Для жидкостей использовались другие меры. Основной была ведро, равное примерно двенадцати с лишним литрам. Меньшими делениями служили кружка – около одного литра с небольшим, чарка – примерно одна десятая литра, а также штоф, появившийся позднее, в семнадцатом веке, и имевший объём около 1,2 литра. В быту часто употреблялся ковш, вмещавший от одного до двух литров.
В торговле и хозяйстве применялись и более крупные меры. Наиболее распространённой была бочка. Вместимость ее зависела от местных традиций, но в среднем составляла сорок–пятьдесят вёдер, то есть порядка пятисот–шестисот литров.
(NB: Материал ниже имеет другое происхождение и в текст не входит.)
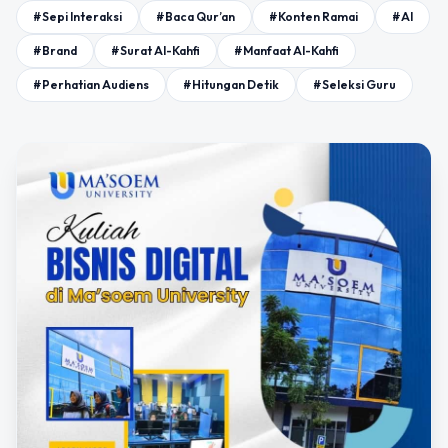
#Sepi Interaksi
#Baca Qur’an
#Konten Ramai
#AI
#Brand
#Surat Al-Kahfi
#Manfaat Al-Kahfi
#Perhatian Audiens
#Hitungan Detik
#Seleksi Guru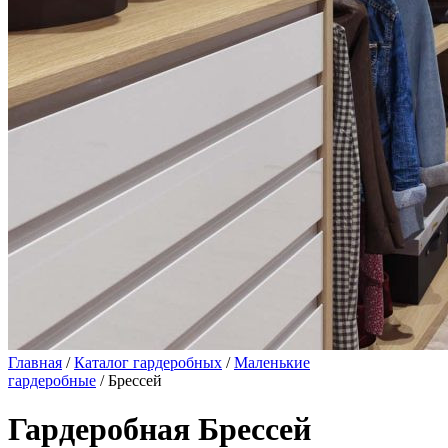
Главная
/
Каталог гардеробных
/
Маленькие
гардеробные
/ Брессей
Гардеробная Брессей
Для домашних нужд употреблялись также корчаги и кумганы – большие глиняные сосуды объёмом до десяти–двенадцати литров.
Следует учитывать, что система мер в ту эпоху существенно различалась в зависимости от региона.
Ну а если коротко, для сыпучих продуктов главными мерами оставались четверик, осьмина и четверть, а для жидкостей – ведро и бочка.
Так что проблем – море. По сути, такая система мало чем отличается от «на глаз». В будущем, если мы выживем, нас неизбежно ожидает, потирая ладошки, вредная наука химия, и с ней необходима точность и еще раз точность. Граница между «мы взорвали враги» и «мы взлетели на воздух при изготовлении боеприпасов» очень тонка, и в осьминах – четвериках ее не отмерить.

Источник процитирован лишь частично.